Research/Career Interests: Nephrology and SDMA, Nutrition and immunology, Effects of selenium supplementation on immune responses in sheep and cattle, Effects of dietary (n–3) fatty acids and antioxidants on immune responses in dogs and cats. 

Nephrology and SDMA

Selenium Supplementation of Oregon Livestock

My lab is performing research studies to determine how nutrition affects immunity. We are interested in nutrigenomic technology, or the study of how nutraceuticals affect the expression of genes involved in the immune response.  We have several dog studies in progress to determine whether dietary changes can alter innate immune responses via changes in gene expression.  We have shown that phagocytosis by peripheral blood neutrophils and transcript levels of genes involved in neutrophil-mediated functions are decreased in older dogs compared with dogs less than 1 year of age, which may contribute to increased morbidity and mortality with aging. Currently we are trying to determine if dietary modifications can enhance neutrophil functions, and thus innate immunity, particularly in older dogs. 

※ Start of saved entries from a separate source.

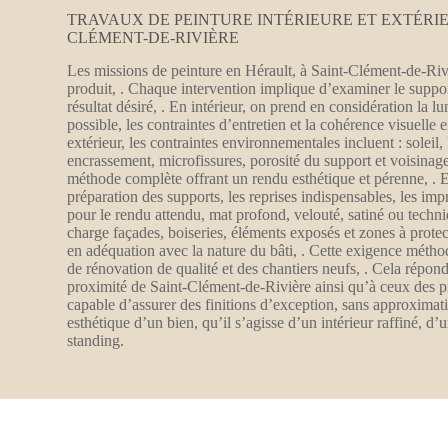
TRAVAUX DE PEINTURE INTÉRIEURE ET EXTÉRI
CLÉMENT-DE-RIVIÈRE
Les missions de peinture en Hérault, à Saint-Clément-de-Ri
produit, . Chaque intervention implique d’examiner le support
résultat désiré, . En intérieur, on prend en considération la lu
possible, les contraintes d’entretien et la cohérence visuelle e
extérieur, les contraintes environnementales incluent : soleil
encrassement, microfissures, porosité du support et voisinag
méthode complète offrant un rendu esthétique et pérenne, . En
préparation des supports, les reprises indispensables, les impr
pour le rendu attendu, mat profond, velouté, satiné ou techni
charge façades, boiseries, éléments exposés et zones à prote
en adéquation avec la nature du bâti, . Cette exigence méthod
de rénovation de qualité et des chantiers neufs, . Cela répond
proximité de Saint-Clément-de-Rivière ainsi qu’à ceux des pr
capable d’assurer des finitions d’exception, sans approximat
esthétique d’un bien, qu’il s’agisse d’un intérieur raffiné, 
standing.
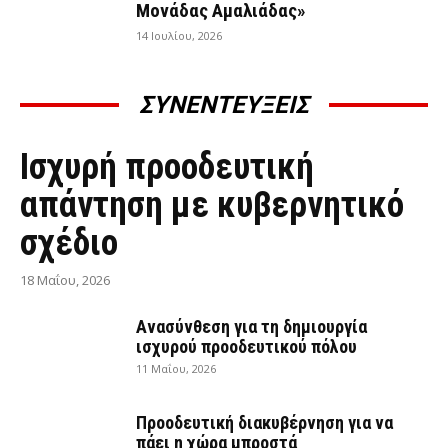
Μονάδας Αμαλιάδας»
14 Ιουλίου, 2026
ΣΥΝΕΝΤΕΥΞΕΙΣ
ΣΥΝΕΝΤΕΎΞΕΙΣ
Ισχυρή προοδευτική
απάντηση με κυβερνητικό
σχέδιο
18 Μαΐου, 2026
Ανασύνθεση για τη δημιουργία
ισχυρού προοδευτικού πόλου
11 Μαΐου, 2026
Προοδευτική διακυβέρνηση για να
πάει η χώρα μπροστά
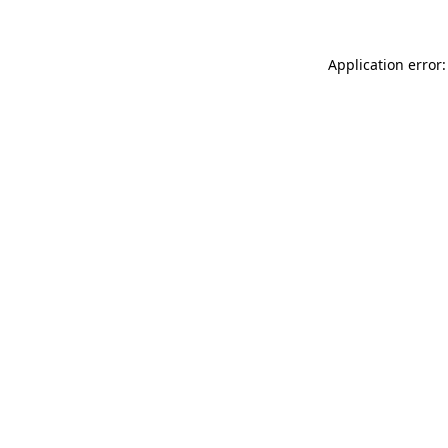
Application error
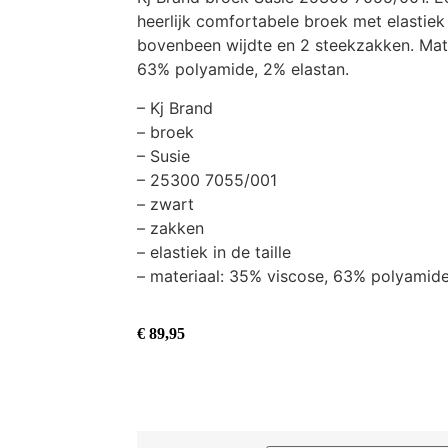
heerlijk comfortabele broek met elastiek i
bovenbeen wijdte en 2 steekzakken. Mate
63% polyamide, 2% elastan.
– Kj Brand
– broek
– Susie
– 25300 7055/001
– zwart
– zakken
– elastiek in de taille
– materiaal: 35% viscose, 63% polyamide
€
89,95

My other research projects involve sheep and cows supplemented with selenium and its effects on the immune response.  Selenium has been known to function as a nutrient for over 50 years. However, the dietary requirements of selenium for optimal immune function remain to be determined. In addition, the efficacy of organic versus inorganic sources of selenium has not been thoroughly investigated. Our goals are to determine if supplementing selenium at levels above those currently recommended can improve innate and adaptive immune responses, and whether organic selenium has increased bioavailability compared to inorganic selenium.  Agronomic biofortification is defined as increasing the bioavailable concentration of an essential element in edible portions of crop plants through the use of fertilizers.  We are also investigating the potential for using Se-containing fertilizers to increase crop Se concentrations.